Subsetting

“Big data is at the foundation of all of the megatrends that are happening today, from social to mobile to the cloud to gaming.” – Chris Lynch

When you are working with a large data set, you are often only interested in a small part of it for your analysis. So how do you sort out all the variables and observations and extract only the ones you need? Well, R has several ways of doing this in a process it calls “subsetting”.

The most basic way of subsetting a data frame in R is by using square brackets such that in:

data[x,y]

data is the data frame we want to subset. x consists of the rows we want returned, and y consists of the columns we want returned.
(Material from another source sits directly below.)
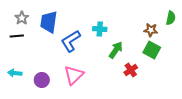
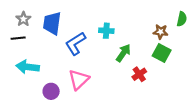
cyan arrow: (15, 73) -> (28, 67), moved, size x1.5
purple circle: (42, 80) -> (51, 91), moved

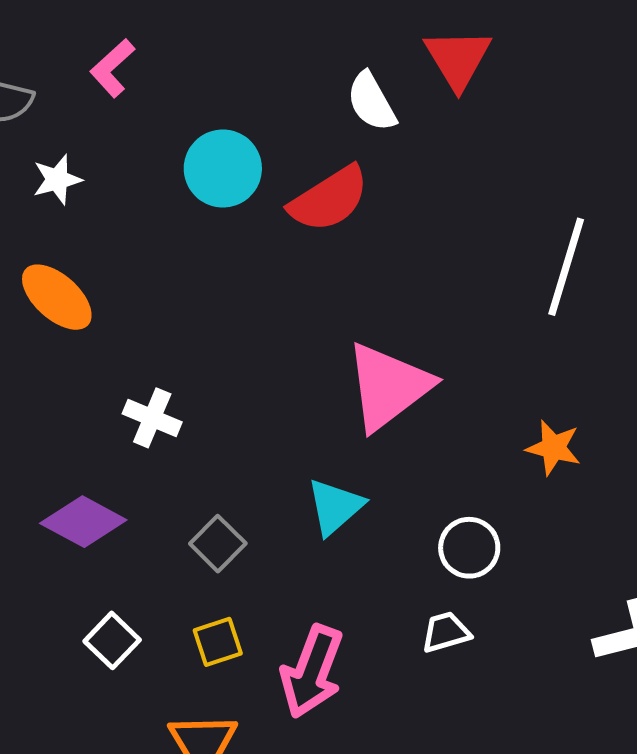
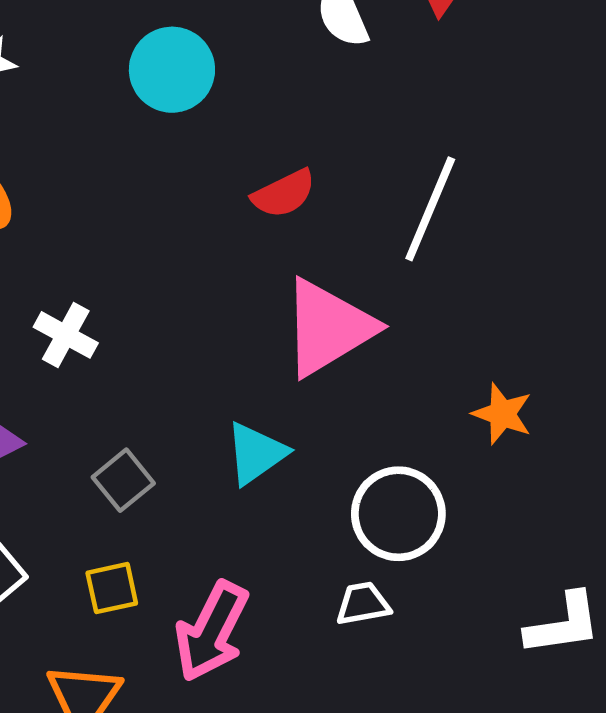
red semicircle: (329, 199) -> (284, 194), moved, size x0.7
white line: (566, 267) -> (430, 209), moved
white circle: (469, 548) -> (398, 514), size x1.4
Let’s pull some data from the built-in dataset mtcars and see how this is done on a real data set.

Now, let’s suppose we only need mpg, hp and gear to show the relationship between fuel consumption, horsepower and number of gears. However, we only need data seperated by the kind of transmission (am): 0 = automatic, 1 = manual. Here’s the basic way to retrieve that data in R:

#loading dataset mtcars
data("mtcars")

# extracting data
manual1 <- mtcars[c(mtcars$am == 1),c(1,4, 10)]
automatic1 <- mtcars[c(mtcars$am == 0),c(1,4, 10)]

Translated, this means that we want to separate the record (mtcars) according to the type of transmission (mtcars$am==1) and use only the first (mpg), fourth (hp) and tenth (gears) columns.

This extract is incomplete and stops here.